Der im Dezember 1988 bezeichnenderweise in der Ultimate Akademie gegeründete KRASH-Verlag hat sich noch nie lediglich auf die Herausgabe konventioneller Bücher beschränkt. Das Büchermachen ist Teil eines mehrmedialen Kunstschaffens der von uns gebildeten Kerngruppe KRASH sowie befreundeter Künstler/innen aller Sparten, was sowohl öffentliche Aktionen umfaßt und insbesondere die Disziplinen Literatur, Video, Performance, Bildende Kunst.

Schon 1985 hatten wir mit der Herausgabe der Lit. & Kunstzeitschrift „ZeilenSprung“ (weitgehend unbekannten) Autoren und Künstlern eine Spielwiese für die interdisziplinäre Vermischung der Sparten installiert. Diese fand in den zum Erscheinen der einzelnen Ausgaben veranstalteten Präsentationen ihre analoge Fortsetzung in aktionistischen Live-Umsetzungen. Neben dem für zahlreiche Autoren fremden mixed-media-Prinzip bot „ZeilenSprung“ prinzipiell ein Forum für all das, was in der traditionellen Lit.landschaft aus marktwirtschaftlichen Erwägungen keinen Platz hatte.

Diese Kriterien fanden mit der Gründung des KRASH-Verlags ihre genuine Fortsetzung; die enge Zusammenarbeit mit dem Kölner Kunst-Underground wurde noch mehr forciert. Nach und nach wurde die Zusammenarbeit mit vielen Mitgliedern der Ultimate Akademie und den Künstlern des ultinets und mit diversen Schriftsteller-Generationen und -Szenen intensiviert. Bei der Verlagsgründung ersetzten zunächst Csaba Manfai und Erich Wilker die aus der Kerngruppe des „Zeilensprung“ ausgeschiedenen Jörn Loges (Video, Bühne), Monika Regelin, Anke Stahl und Khalid al-Maaly (heute al-kamel-verlag). Zeitweise eng begleitetet vom Düsseldorfer Autor A.J. Weigoni, mit dem wir die fast schon legendäre Gossenheft-Reihe im KRASH-Verlag begründeten, wechselten die mit KRASH kooperierenden Literaten und Künstler jeweils projektbedingt. Heute noch zählen auf Autorenseite die Berliner Autoren Jörn Luther und Frank Willmann dazu. Kooperationen mit weiteren, der Independent-Szene zugehörigen Verlagen bestehen mit Basisdruck/Berlin, PIPS/Bonn, Das fröhliche Wohnzimmer/Wien etc.

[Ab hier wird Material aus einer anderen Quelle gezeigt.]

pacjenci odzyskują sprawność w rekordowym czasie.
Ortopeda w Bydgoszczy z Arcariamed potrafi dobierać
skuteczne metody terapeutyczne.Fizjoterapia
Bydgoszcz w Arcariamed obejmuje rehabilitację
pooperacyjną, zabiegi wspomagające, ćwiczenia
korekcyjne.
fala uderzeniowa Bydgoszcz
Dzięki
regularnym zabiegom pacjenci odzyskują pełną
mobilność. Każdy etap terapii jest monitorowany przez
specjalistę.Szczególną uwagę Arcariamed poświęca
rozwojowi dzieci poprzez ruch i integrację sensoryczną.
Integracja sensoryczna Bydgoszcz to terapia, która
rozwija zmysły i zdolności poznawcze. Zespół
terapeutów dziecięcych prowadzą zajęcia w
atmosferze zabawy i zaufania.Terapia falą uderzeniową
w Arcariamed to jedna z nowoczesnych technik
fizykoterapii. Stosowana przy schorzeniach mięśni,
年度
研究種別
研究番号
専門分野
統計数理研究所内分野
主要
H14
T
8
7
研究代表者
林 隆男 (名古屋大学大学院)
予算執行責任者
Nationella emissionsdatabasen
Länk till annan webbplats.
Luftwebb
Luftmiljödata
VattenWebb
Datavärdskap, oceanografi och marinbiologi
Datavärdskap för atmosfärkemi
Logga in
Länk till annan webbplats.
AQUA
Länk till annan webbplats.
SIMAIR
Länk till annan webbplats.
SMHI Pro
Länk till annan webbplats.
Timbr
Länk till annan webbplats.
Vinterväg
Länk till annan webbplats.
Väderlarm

Die schon erwähnte Gossenheft-Reihe ist auf literarischer Seite neben der Plakatzeitschrift für Visuelle Literatur, FLYER, sicherlich das Verlags-Aushängeschild. Eingebunden in die Chiffren von Pulp (Fiction) & Pop präsentiert Deutschlands erste Garde von Jungliteraten seit 1989 experimentelle & heftige Lit. im Schundheftformat. Neben der Bedienung klassischer Schund-Genres wie Arzt-, Liebes-, Heimat-, Kriminalroman und einigen Themen-Compilations (Sex, Gewalt von Rechts) bildeten gerade im letzten Jahr Quasi-Dokumentationen lieterarischer Koop-Techniken den vorläufigen Höhepunkt der Reihe: Der triefend triviale „Roman der Sechs“ wurde über einen Zeitraum von 2 Jahren gemeinschaftlich von 5 KRASH-Autoren geschrieben. Schneller waren 4 Autoren aus Köln und Düsseldorf, die an nur 2 Tagen und in 2 Nächten mit Unterstützung des KRASH.-Netzwerkes ( das sich per Fax einschaltete) in 2 Galerien in den 2 Städten den Live-Roman „48 Stunden“ zu Papier brachten.

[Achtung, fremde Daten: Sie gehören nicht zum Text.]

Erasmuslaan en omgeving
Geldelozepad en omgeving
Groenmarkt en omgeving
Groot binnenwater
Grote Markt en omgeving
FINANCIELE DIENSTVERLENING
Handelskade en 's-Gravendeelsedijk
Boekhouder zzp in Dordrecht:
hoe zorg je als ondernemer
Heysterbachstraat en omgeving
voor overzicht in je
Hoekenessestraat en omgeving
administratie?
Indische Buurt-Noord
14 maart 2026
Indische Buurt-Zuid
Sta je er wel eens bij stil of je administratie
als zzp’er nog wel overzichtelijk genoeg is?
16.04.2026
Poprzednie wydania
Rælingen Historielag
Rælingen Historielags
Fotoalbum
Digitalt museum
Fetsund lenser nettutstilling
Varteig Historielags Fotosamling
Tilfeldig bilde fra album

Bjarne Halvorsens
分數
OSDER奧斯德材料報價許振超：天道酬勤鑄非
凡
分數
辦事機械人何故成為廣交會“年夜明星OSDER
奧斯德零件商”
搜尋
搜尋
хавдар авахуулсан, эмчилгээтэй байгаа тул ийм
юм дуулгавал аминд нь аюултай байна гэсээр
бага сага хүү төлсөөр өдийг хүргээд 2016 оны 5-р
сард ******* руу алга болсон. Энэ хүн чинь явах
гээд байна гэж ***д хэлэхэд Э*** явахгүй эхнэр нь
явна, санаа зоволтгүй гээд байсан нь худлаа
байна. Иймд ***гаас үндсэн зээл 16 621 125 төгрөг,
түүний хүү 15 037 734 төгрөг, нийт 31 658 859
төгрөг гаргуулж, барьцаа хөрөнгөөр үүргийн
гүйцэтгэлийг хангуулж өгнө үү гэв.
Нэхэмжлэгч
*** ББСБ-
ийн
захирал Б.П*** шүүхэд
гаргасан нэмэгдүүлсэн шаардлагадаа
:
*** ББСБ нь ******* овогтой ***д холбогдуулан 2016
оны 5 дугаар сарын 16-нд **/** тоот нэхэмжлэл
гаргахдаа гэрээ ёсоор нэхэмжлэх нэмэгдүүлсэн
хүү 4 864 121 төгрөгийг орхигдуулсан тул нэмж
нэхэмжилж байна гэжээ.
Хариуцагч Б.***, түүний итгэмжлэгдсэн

Neben den Visuellen (Multiple-)Editionen, die in vorliegender Dokumentation an anderen Stellen im Chronik-Teil ausführlich behandelt werden, wollen wir aus der Vielzahl der KRASH-Aktionen 2 hervorheben, die stellvertretend für die Live-Aktivitäten der letzten 12 Jahre stehen, tEXtile tEXte, die erste literarische Modenschau der Welt, basierend auf gleichnamiger Ausstellung von Aring, Ibsch, Pokoyski, Stahl und natürlich „Dichter in den Ring – Die Deutsche Literaturmeisterschaft“, 1993 wohl der erste große und in seiner, dem Sport entliehenen, dramaturgischen Geschlossenheit konsequenteste Slam auf deutschem Boden, der 1995, ebenfalls im Kölner Rhenania, seine Fortsetzung fand und auch 1997 ausgelobt werden wird.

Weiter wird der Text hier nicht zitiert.